Financing activity was primarily driven by the expected expansion in personal lending (around 2% annually), mortgage activity (about 1.9%), consumer lending at 3.3%, and credit to public administrations near 1.2%. Total productive lending rose 0.5% year over year to 53,343 million euros.
The bank held about an 7.4% market share in new mortgage formalities over the last twelve months, with nearly doubling of its natural share in the Spanish banking sector. The outstanding balance of the business segment declined 3.5% year over year to 12,966 million, reflecting growth in 2021 backed by ICO-guaranteed lines.
Unicaja also maintained a highly diversified loan portfolio: 59.2% in individual mortgage financing, 24.3% to companies, 11.2% to public administrations, and 5.3% to consumption and other用途.
Income Statement
Net profit for the first nine months of 2022 reached 260 million euros, up 67.1% year over year, with net interest income totaling 765 million euros. In the third quarter, net interest income rose by 12 million compared with Q3 2021, supported by higher financial income from rising interest rates. The bank notes that the effects will show more clearly in the fourth quarter. (CNMV context)
On an annual basis, the interest margin stood at 3.6%, lower than the prior year, mainly reflecting a weaker contribution from wholesale activities, though the company pointed to a rebound and improving trend versus the first half of the year. The trade margin remained at 1.4%.
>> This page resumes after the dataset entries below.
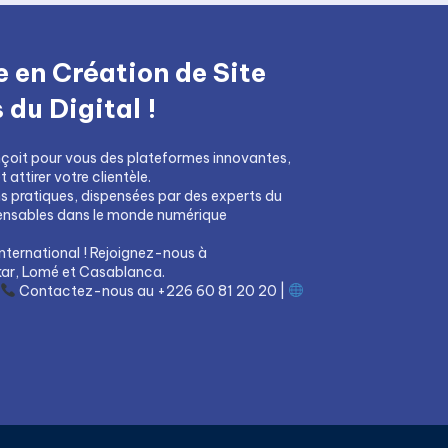
 en Création de Site
du Digital !
çoit pour vous des plateformes innovantes,
attirer votre clientèle.
ns pratiques, dispensées par des experts du
pensables dans le monde numérique
nternational ! Rejoignez-nous à
ar, Lomé et Casablanca.
Contactez-nous au +226 60 81 20 20 |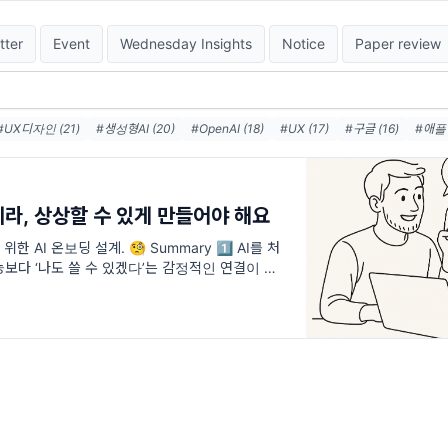
tter
Event
Wednesday Insights
Notice
Paper review
#UX디자인 (21)
#생성형AI (20)
#OpenAI (18)
#UX (17)
#구글 (16)
#애플 
#UX리서치 (9)
#윤리적AI (8)
#사용자경험 (8)
#AI디자인 (8)
#창의성 (8)
라, 상상할 수 있게 만들어야 해요
 AI 온보딩 설계. 🧐 Summary 1️⃣ AI를 처
보다 ‘나도 쓸 수 있겠다’는 감정적인 연결이 더
있고, 조절할 수 있고, 내가 선택할 수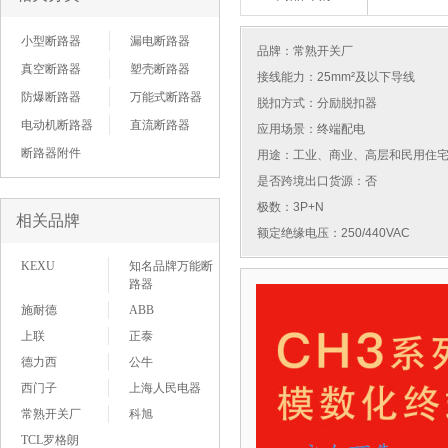
小型断路器
漏电断路器
品牌：
常熟开关厂
真空断路器
塑壳断路器
接线能力：25mm²及以下导线
防爆断路器
万能式断路器
脱扣方式：分励脱扣器
电动机断路器
直流断路器
应用场景：终端配电
断路器附件
用途：工业、商业、高层和民用住
是否跨境出口货源：否
极数：3P+N
相关品牌
额定绝缘电压：250/440VAC
KEXU
知名品牌万能断
路器
施耐德
ABB
上联
正泰
德力西
公牛
西门子
上海人民电器
常熟开关厂
科旭
TCL罗格朗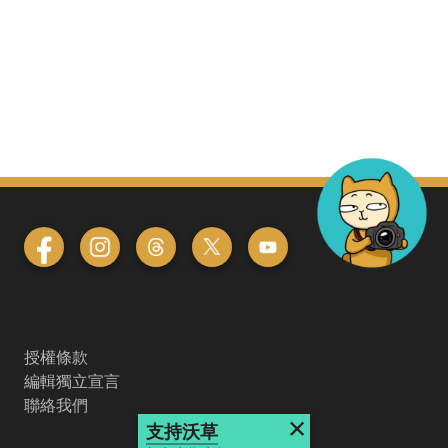
授權條款
編輯獨立宣言
聯絡我們
×
支持沃草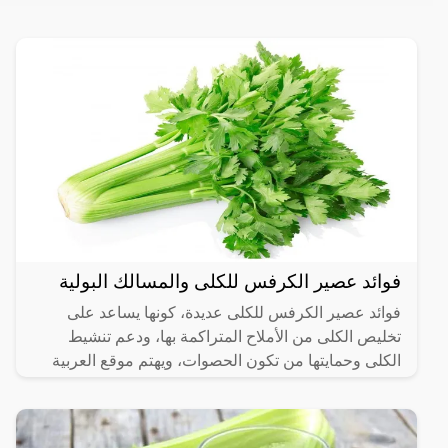
فوائد عصير الكرفس للكلى والمسالك البولية
فوائد عصير الكرفس للكلى عديدة، كونها يساعد على
تخليص الكلى من الأملاح المتراكمة بها، ودعم تنشيط
الكلى وحمايتها من تكون الحصوات، ويهتم موقع العربية
الشاملة بعرض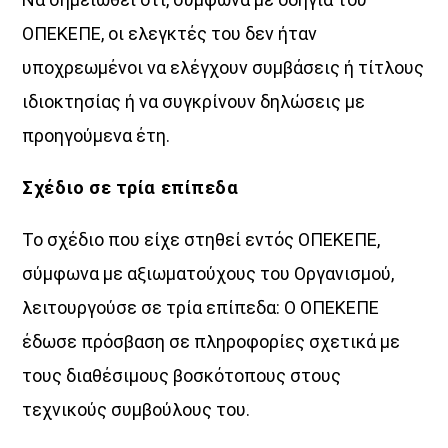
ΟΠΕΚΕΠΕ, οι ελεγκτές του δεν ήταν
υποχρεωµένοι να ελέγχουν συµβάσεις ή τίτλους
ιδιοκτησίας ή να συγκρίνουν δηλώσεις µε
προηγούµενα έτη.
Σχέδιο σε τρία επίπεδα
Το σχέδιο που είχε στηθεί εντός ΟΠΕΚΕΠΕ,
σύµφωνα µε αξιωµατούχους του Οργανισµού,
λειτουργούσε σε τρία επίπεδα: Ο ΟΠΕΚΕΠΕ
έδωσε πρόσβαση σε πληροφορίες σχετικά µε
τους διαθέσιµους βοσκότοπους στους
τεχνικούς συµβούλους του.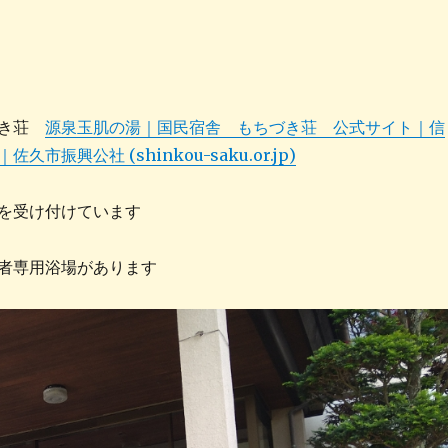
ずき荘
源泉玉肌の湯｜国民宿舎 もちづき荘 公式サイト｜信
市振興公社 (shinkou-saku.or.jp)
を受け付けています
者専用浴場があります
Net wage income posted a solid 11% year-over-year rise to 394 million, alongside growth in investment activities and mutual fund instruments. Gross margin reached 1,244 million, up 3.3% year over year. The retail segment’s interest margin and commissions accounted for about 78% of gross margin.
Cost containment advanced through the impact of restructuring measures, with 72% of planned staff exits and all planned office closures completed under the ERE approved in December 2021. Administrative expenses declined 8.5% year over year to 586 million.
The operating margin before provisions climbed 20.5% year over year to 590 million. Loan provisions dropped 39.9% year over year to 129 million, yielding a cost of risk of 29 basis points versus 41 in the prior year period. Operating profit reached 378 million, up 79.9% from the previous year.
Consolidated pretax profit stood at 357 million. Net profit amounted to 260 million, up 74.7% and 67.1% respectively, supporting a return on tangible equity (ROTE) of 5.5% at quarter end, compared with 3.4% a year earlier.